Type 5 · Detonate & Detect — create golden (T1558.001) and silver (T1558.002) tickets and establish DCSync rights (T1003.006) against Corp, capturing the artefacts each leaves, delivering the executed persistence plus what genuinely removes it. (Secondary: Reconstruct — answer what "fully remediated" actually requires, e.g. rotating krbtgt twice, as an IR reconstruction.) Go to the hands-on lab →

Last reviewed: 2026-06

Active Directory & Windows Securitylosing domain admin access once is a setback; being kicked out after a golden ticket is nearly impossible without a full domain rebuild.
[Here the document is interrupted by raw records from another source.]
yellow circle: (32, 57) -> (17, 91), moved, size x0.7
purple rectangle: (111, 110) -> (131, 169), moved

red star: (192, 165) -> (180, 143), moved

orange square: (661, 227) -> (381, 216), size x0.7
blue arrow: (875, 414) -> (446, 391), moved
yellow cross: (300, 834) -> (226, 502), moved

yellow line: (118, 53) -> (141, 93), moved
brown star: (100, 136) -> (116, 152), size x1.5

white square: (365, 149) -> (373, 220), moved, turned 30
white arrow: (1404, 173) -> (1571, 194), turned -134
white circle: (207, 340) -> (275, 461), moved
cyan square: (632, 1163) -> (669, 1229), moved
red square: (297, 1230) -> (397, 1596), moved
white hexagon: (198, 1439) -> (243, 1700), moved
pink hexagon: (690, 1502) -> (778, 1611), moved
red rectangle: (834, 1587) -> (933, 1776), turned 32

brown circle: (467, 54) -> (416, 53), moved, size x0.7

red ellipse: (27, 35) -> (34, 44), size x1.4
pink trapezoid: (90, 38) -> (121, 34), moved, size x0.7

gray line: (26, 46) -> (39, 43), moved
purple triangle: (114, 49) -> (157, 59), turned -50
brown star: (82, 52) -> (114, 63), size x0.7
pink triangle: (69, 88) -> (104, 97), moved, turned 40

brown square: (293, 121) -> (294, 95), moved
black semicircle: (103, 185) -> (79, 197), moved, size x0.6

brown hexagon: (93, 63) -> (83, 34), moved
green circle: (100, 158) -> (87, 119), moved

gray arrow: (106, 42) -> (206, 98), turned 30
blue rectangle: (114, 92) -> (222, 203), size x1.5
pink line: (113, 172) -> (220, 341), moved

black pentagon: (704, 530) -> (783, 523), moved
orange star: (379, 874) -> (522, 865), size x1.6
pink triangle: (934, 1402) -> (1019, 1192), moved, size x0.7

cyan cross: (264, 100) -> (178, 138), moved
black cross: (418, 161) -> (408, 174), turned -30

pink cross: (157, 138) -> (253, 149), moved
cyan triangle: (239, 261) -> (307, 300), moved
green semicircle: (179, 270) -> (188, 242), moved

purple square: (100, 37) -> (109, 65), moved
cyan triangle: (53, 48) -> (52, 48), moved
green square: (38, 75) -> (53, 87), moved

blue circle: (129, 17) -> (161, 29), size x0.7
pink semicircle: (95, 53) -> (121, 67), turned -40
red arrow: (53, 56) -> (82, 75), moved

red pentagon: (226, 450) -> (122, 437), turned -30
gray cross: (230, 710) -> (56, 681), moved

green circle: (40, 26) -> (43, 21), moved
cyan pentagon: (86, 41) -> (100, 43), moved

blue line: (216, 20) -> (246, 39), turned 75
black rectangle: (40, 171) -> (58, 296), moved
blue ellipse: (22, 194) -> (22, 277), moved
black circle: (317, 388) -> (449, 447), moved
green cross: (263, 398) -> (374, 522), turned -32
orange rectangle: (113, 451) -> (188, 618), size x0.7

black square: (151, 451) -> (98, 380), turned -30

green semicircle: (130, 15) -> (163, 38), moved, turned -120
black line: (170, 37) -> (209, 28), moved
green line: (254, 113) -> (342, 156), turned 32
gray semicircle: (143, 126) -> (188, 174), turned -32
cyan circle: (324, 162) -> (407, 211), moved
Difficulty: Intermediate  ·  Estimated time: ~4–6 hrs (study + lab)  ·  Prerequisites: Foundations

In 60 seconds

AD persistence is durable because it survives password resets and most of incident response. A golden ticket forges a TGT from the krbtgt hash — any user, any group, ~10 years — and the only fix is rotating krbtgt twice. A silver ticket forges a service ticket from a service account's hash and never touches the KDC, so there's no 4769 at all. DCSync rights granted to a low-privilege account quietly enable on-demand credential pulls. All three hide in legitimate-looking traffic; "remediated" means far more than deleting the attacker's account.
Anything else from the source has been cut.